Gas exchange parameters: the gas exchange parameters were measured using a LI-6800 portable photosynthesis system. The CO₂ concentration was set at 400 μmol mol⁻¹, the leaf chamber temperature at 30 °C, the relative humidity at 60%, and the photosynthetic active radiation (PAR) at 800 μmol m⁻² s⁻¹. The net photosynthetic rate (P_n), transpiration rate (T_r), stomatal conductance (G_s), and intercellular CO₂ concentration (C_i) of the middle part of the second fully expanded leaves were measured between 9:00 and 11:30 AM. Three plants were randomly selected for each treatment, and three leaves were determined for each plant.

Chlorophyll fluorescence: the same LI-6800 portable photosynthesis system was adopted for measurement, and the settings and leaf sampling were the same as above. The sampled leaves were dark adapted for 1 h and then the minimal fluorescence level (F₀) and maximum fluorescence level (F_m) were measured. Afterward, the actinic light was turned on and photo-activated until the fluorescence parameter was stable, and then the steady-state fluorescence (F_s), minimum fluorescence level in a light-adapted state (F₀’), and maximum fluorescence level in a light-adapted state (F_m’) were measured. The following parameters were also measured or calculated simultaneously, F_v/F₀: the ratio of photochemical to non-photochemical processes in PSII, F_v/F_m: the maximum photochemical efficiency of PSⅡ, F_v’/F_m’: the effective quantum yield, Φ_PSⅡ: the actual quantum yield, ETR: the electron transfer rate, q_P: the photochemical quenching coefficient, and NPQ: the non-photochemical quenching coefficient [29,30].
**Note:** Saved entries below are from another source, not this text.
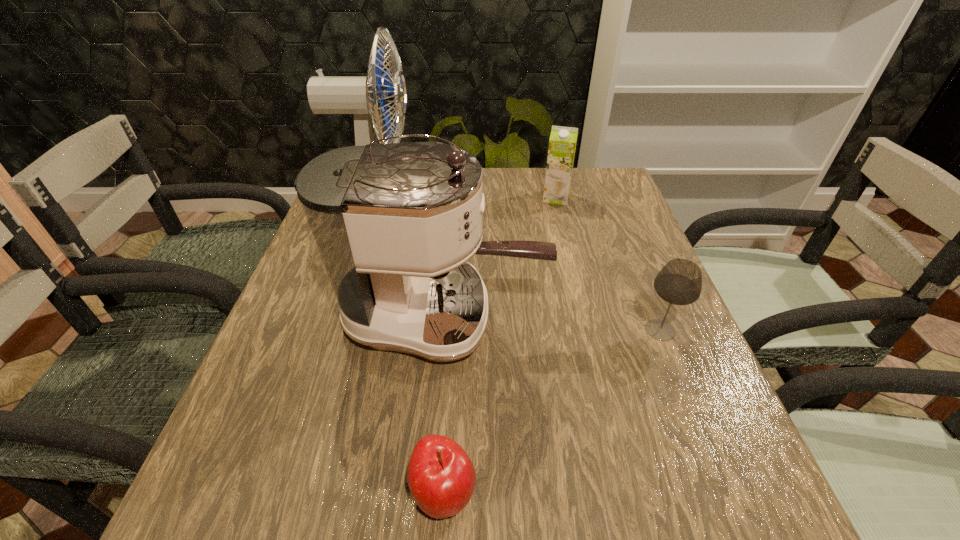 Where is `object at the far left corner`? object at the far left corner is located at coordinates [364, 96].

Locate an element on the screen. The image size is (960, 540). object located in the far right corner section of the desktop is located at coordinates (562, 144).

I want to click on vacant region at the far edge, so click(x=568, y=205).

The width and height of the screenshot is (960, 540). In the image, there is a desktop. What are the coordinates of `vacant space at the left edge` in the screenshot? It's located at [x=263, y=384].

Locate an element on the screen. This screenshot has width=960, height=540. vacant area at the right edge is located at coordinates (635, 252).

At what (x,y) coordinates should I click in order to perform the action: click on vacant space at the far right corner. Please return your answer as a coordinate pair (x, y). Looking at the image, I should click on (615, 174).

I want to click on free space between the coffee maker and the fourth object from left to right, so click(x=500, y=258).

This screenshot has width=960, height=540. I want to click on unoccupied position between the nearest object and the coffee maker, so click(444, 405).

Locate an element on the screen. free spot between the fourth tallest object and the coffee maker is located at coordinates (552, 323).

The height and width of the screenshot is (540, 960). Find the location of `vacant space that is in between the second object from right to left and the nearest object`. vacant space that is in between the second object from right to left and the nearest object is located at coordinates (500, 345).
2.3.3. Determination of Antioxidant Parameters

0.3 g of fresh leaves were washed, cut, and ground in a mortar thoroughly with liquid nitrogen. The ground leaves were then homogenized with 10 mL phosphate buffer, followed by centrifugation at 10,000 r/min for 15 min at 4 °C, the supernatant was collected as the test sample. SOD was tested by evaluating the inhibition of nitro blue tetrazolium reduction [31]. One unit of SOD activity was considered as the amount of SOD activity that inhibits 50% of nitro blue tetrazolium in the photoreduction reaction (at 560 nm). CAT was assessed by measuring the reduction in H₂O₂ [32], and one unit of CAT activity was defined as a reduction of 0.1 units per minute at 240 nm. POD was assayed by the oxidation of guaiacol under H₂O₂ (at 470 nm) [33]. All antioxidant enzymatic activities were presented as U g⁻¹ fresh weight (FW). The H₂O₂ content was determined using a method based on the formation of colored [TiO(H₂O₂)]²⁺ complexes (specific absorption peak of 410 nm) by H₂O₂ and titanium ions [34]. Free proline (Pro) was extracted with sulfosalicylic acid and determined by acidic ninhydrin colorimetric assay [35]. Determination of malondialdehyde (MDA) and soluble sugar content (SS) by heated colorimetric method using thiobarbituric acid [36]. The content or activities of all the above parameters were measured according to kit instructions (Jiancheng Bioengineering, Nanjing, China).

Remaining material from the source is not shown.